焼けぼっくいに火をつけて
先生への気持ちが固まったのは、秋頃だった。

夏休みが終わり、2学期になっても、相変わらずわたしたちの放課後は補習。

1学期の期末試験もわたしたちは散々な結果で、先生は呆れ返っていた。

肩に疲れを感じて、プリントの問題を解く手を止める。紗絵ちゃんは大会前の練習で、補習を休んでいる。

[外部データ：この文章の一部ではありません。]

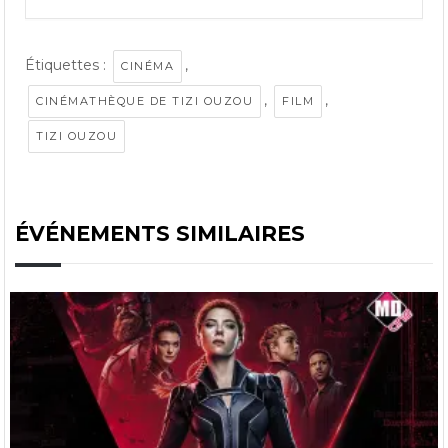
Étiquettes :
,
CINÉMA
,
,
CINÉMATHÈQUE DE TIZI OUZOU
FILM
TIZI OUZOU
ÉVÉNEMENTS SIMILAIRES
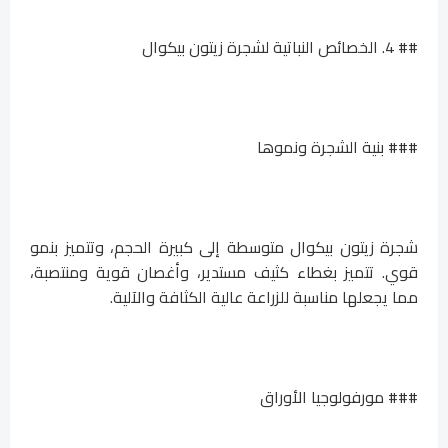
## 4. الخصائص النباتية لشجرة زيتون بيكوال
### بنية الشجرة ونموها
شجرة زيتون بيكوال متوسطة إلى كبيرة الحجم، وتتميز بنمو
قوي. تتميز بغطاء كثيف مستدير، وأغصان قوية ومنتصبة،
مما يجعلها مناسبة للزراعة عالية الكثافة والآلية.
### مورفولوجيا الأوراق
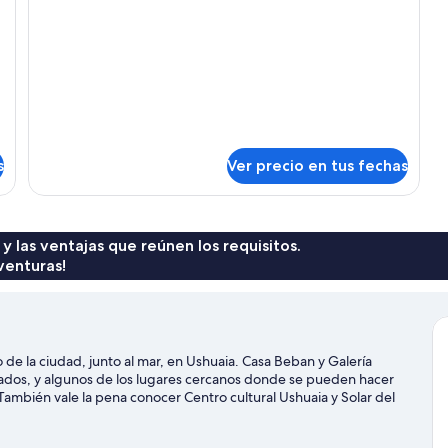
Habitación
cuádruple,
vista
al
canal
s
Ver precio en tus fechas
 y las ventajas que reúnen los requisitos.
venturas!
 de la ciudad, junto al mar, en Ushuaia. Casa Beban y Galería
cados, y algunos de los lugares cercanos donde se pueden hacer
También vale la pena conocer Centro cultural Ushuaia y Solar del
zona con actividades como snowboard.
Visitar nuestra guía de viaje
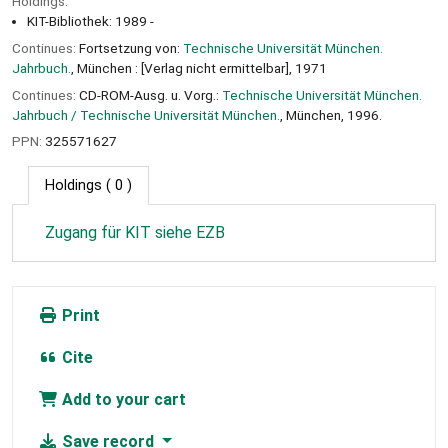
Holdings:
KIT-Bibliothek: 1989 -
Continues:
Fortsetzung von:
Technische Universität München.
Jahrbuch.
, München : [Verlag nicht ermittelbar], 1971
Continues:
CD-ROM-Ausg. u. Vorg.:
Technische Universität München.
Jahrbuch / Technische Universität München.
, München, 1996.
PPN:
325571627
Holdings
( 0 )
Zugang für KIT siehe EZB
Print
Cite
Add to your cart
Save record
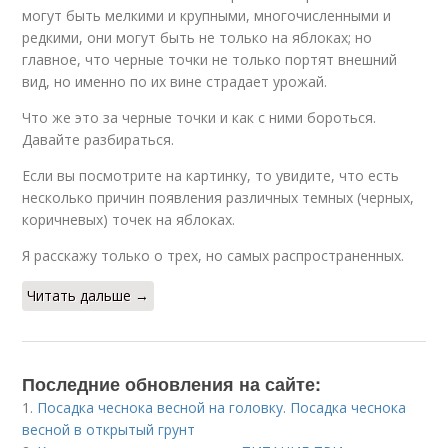
могут быть мелкими и крупными, многочисленными и
редкими, они могут быть не только на яблоках; но
главное, что черные точки не только портят внешний
вид, но именно по их вине страдает урожай.
Что же это за черные точки и как с ними бороться.
Давайте разбираться.
Если вы посмотрите на картинку, то увидите, что есть
несколько причин появления различных темных (черных,
коричневых) точек на яблоках.
Я расскажу только о трех, но самых распространенных.
Читать дальше →
Последние обновления на сайте:
1.
Посадка чеснока весной на головку. Посадка чеснока
весной в открытый грунт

首をくるりと回すと、ゴリゴリと音がした。教室には、男子たちが鉛筆を動かす音が続く。

「!」

先生に目を向けたわたしは、思わず息を飲んだ。

いつものように空いた席に座っている先生だけど・・・。

窓の外に向けている先生の目からは、静かに涙が流れていた。

大人の男の人が泣くなんて・・・。

激しくなる鼓動に合わせて、耳の奥がドクドクと脈打つ。目を逸らすことができない。

プリントと対峙している男子たちは、先生の涙に気づいてないみたいだ。

鼓動を落ち着かせようと目を閉じて、何回も深呼吸する。

何か、辛いことがあったの?

もう1度先生を見ると、手のひらで涙を拭うところだった。涙を拭った先生が、教室に向き直ったから、わたしは慌てて顔を逸らした。

「そろそろ終わるか?」

・・・先生の声は、いつもの先生のものだ。

見てしまった先生の涙と、いつもと変わらない声に、わたしの心臓は鷲掴みされたみたいにギュッと苦しくなった。

涙の理由を知りたい。先生の力になりたい。
先生のことをもっと知りたい・・・。

ほのかな憧れが、強い恋心に変わった瞬間だった。

後に先生の涙は、わたしの勘違いだと判明したけど。

「北山、気分が悪いのか?」
「え?あっ、わっ!」

突然目の前に現れた先生に、思わずのけぞってしまった。

「そんな逃げ方されたら、俺でも傷つくぞ。・・・終わってるな。よし、答え合わせするぞ」

何事もなかったように振る舞う先生に、わたしは切なさを募らせた。